Produce a perfect copy of the listing, matching each line.
━━━
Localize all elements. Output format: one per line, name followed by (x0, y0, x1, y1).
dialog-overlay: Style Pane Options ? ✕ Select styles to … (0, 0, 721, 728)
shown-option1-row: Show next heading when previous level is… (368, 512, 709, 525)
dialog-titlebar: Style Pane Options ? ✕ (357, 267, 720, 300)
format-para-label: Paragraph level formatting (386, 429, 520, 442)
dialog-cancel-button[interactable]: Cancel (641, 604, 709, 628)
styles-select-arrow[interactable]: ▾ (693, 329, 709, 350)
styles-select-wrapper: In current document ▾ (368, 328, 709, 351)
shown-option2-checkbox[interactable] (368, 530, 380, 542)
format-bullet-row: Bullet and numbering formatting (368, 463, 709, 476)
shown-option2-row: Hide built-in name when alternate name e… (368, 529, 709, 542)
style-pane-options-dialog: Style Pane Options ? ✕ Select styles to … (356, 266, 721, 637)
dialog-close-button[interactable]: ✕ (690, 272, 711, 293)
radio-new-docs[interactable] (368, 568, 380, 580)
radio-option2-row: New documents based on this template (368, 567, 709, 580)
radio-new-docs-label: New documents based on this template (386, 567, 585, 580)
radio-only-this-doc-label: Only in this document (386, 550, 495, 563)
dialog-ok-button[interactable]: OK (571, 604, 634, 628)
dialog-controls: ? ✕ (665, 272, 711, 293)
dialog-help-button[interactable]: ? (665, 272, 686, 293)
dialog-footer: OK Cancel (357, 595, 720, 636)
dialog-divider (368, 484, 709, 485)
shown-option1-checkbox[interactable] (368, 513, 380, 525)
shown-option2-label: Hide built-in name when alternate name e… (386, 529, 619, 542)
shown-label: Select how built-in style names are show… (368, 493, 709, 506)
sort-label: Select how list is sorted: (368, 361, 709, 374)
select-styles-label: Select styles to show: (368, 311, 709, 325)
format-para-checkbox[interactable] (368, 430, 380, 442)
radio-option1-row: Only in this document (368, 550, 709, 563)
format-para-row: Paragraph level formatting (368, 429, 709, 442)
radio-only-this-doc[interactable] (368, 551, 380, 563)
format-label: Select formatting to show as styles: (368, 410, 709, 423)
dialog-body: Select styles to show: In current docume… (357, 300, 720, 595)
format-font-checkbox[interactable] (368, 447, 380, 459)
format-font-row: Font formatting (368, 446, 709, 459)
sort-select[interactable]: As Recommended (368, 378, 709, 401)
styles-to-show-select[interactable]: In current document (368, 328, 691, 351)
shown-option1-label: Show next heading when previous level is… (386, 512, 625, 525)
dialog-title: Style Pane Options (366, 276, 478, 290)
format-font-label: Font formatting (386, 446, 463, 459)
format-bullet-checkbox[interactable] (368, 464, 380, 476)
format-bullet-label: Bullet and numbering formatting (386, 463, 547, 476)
━━━
## SOLUTION FOR THIS EXERCISE
Localize all elements. Output format: one per line, name followed by (x0, y0, x1, y1).
dialog-overlay: Style Pane Options ? ✕ Select styles to … (0, 0, 721, 728)
shown-option1-row: Show next heading when previous level is… (368, 512, 709, 525)
dialog-titlebar: Style Pane Options ? ✕ (357, 267, 720, 300)
format-para-label: Paragraph level formatting (386, 429, 520, 442)
dialog-cancel-button[interactable]: Cancel (641, 604, 709, 628)
styles-select-arrow[interactable]: ▾ (693, 329, 709, 350)
styles-select-wrapper: In current document ▾ (368, 328, 709, 351)
shown-option2-checkbox[interactable] (368, 530, 380, 542)
format-bullet-row: Bullet and numbering formatting (368, 463, 709, 476)
shown-option2-row: Hide built-in name when alternate name e… (368, 529, 709, 542)
style-pane-options-dialog: Style Pane Options ? ✕ Select styles to … (356, 266, 721, 637)
dialog-close-button[interactable]: ✕ (690, 272, 711, 293)
radio-new-docs[interactable] (368, 568, 380, 580)
radio-option2-row: New documents based on this template (368, 567, 709, 580)
radio-new-docs-label: New documents based on this template (386, 567, 585, 580)
radio-only-this-doc-label: Only in this document (386, 550, 495, 563)
dialog-ok-button[interactable]: OK (571, 604, 634, 628)
dialog-controls: ? ✕ (665, 272, 711, 293)
dialog-help-button[interactable]: ? (665, 272, 686, 293)
dialog-footer: OK Cancel (357, 595, 720, 636)
dialog-divider (368, 484, 709, 485)
shown-option1-checkbox[interactable] (368, 513, 380, 525)
shown-option2-label: Hide built-in name when alternate name e… (386, 529, 619, 542)
shown-label: Select how built-in style names are show… (368, 493, 709, 506)
sort-label: Select how list is sorted: (368, 361, 709, 374)
select-styles-label: Select styles to show: (368, 311, 709, 325)
format-para-checkbox[interactable] (368, 430, 380, 442)
radio-option1-row: Only in this document (368, 550, 709, 563)
format-para-row: Paragraph level formatting (368, 429, 709, 442)
radio-only-this-doc[interactable] (368, 551, 380, 563)
format-label: Select formatting to show as styles: (368, 410, 709, 423)
dialog-body: Select styles to show: In current docume… (357, 300, 720, 595)
format-font-checkbox[interactable] (368, 447, 380, 459)
format-font-row: Font formatting (368, 446, 709, 459)
sort-select[interactable]: As Recommended (368, 378, 709, 401)
styles-to-show-select[interactable]: In current document (368, 328, 691, 351)
shown-option1-label: Show next heading when previous level is… (386, 512, 625, 525)
dialog-title: Style Pane Options (366, 276, 478, 290)
format-font-label: Font formatting (386, 446, 463, 459)
format-bullet-checkbox[interactable] (368, 464, 380, 476)
format-bullet-label: Bullet and numbering formatting (386, 463, 547, 476)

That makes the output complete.